DATA EXCERPTS:
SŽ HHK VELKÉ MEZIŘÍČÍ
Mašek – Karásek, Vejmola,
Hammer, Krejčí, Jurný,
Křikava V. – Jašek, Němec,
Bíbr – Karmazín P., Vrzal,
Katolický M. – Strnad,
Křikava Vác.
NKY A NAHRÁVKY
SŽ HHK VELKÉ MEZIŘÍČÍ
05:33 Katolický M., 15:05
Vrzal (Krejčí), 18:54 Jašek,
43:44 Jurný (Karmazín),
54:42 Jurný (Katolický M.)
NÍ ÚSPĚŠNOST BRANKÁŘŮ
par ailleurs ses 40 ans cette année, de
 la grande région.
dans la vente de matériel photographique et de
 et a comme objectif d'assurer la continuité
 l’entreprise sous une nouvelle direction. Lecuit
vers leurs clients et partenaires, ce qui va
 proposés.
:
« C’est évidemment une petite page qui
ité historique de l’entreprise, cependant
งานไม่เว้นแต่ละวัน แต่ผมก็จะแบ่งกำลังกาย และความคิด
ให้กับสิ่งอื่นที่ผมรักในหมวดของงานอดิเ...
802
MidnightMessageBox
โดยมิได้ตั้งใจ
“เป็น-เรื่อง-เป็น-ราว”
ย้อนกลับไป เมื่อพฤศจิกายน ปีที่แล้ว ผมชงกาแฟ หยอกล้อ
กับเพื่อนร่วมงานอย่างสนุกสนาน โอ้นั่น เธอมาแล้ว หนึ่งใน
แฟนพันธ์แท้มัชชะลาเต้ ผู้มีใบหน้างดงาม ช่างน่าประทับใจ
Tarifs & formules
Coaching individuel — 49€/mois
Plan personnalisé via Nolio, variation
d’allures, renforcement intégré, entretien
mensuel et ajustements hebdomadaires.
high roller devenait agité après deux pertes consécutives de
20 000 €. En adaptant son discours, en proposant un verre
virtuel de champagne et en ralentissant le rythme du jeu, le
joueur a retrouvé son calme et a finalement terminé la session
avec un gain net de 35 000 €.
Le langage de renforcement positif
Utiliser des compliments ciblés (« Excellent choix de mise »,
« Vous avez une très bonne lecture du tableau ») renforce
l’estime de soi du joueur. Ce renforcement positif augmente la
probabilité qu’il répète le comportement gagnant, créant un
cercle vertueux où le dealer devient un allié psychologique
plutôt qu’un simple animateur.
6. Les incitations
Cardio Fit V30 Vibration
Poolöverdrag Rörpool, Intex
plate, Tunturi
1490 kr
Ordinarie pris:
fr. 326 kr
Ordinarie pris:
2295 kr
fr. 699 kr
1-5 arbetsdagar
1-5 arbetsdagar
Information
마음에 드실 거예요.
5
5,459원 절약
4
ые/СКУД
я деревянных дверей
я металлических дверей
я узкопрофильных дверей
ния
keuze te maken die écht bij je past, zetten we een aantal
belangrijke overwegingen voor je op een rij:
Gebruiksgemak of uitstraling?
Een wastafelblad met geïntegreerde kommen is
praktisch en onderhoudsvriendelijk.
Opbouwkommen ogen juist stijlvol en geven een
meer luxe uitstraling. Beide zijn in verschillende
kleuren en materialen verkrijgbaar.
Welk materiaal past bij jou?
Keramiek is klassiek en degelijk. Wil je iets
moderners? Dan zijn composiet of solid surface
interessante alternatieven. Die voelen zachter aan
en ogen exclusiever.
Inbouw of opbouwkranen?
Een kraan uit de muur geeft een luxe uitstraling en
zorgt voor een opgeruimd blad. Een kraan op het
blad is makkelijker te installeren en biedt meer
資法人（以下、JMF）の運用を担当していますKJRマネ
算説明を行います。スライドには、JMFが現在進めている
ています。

WHAT IS EXPECTED: State how many lines of the entries above include the word "entreprise", offering no text other than the number.

RESULT OF THIS EXERCISE: 2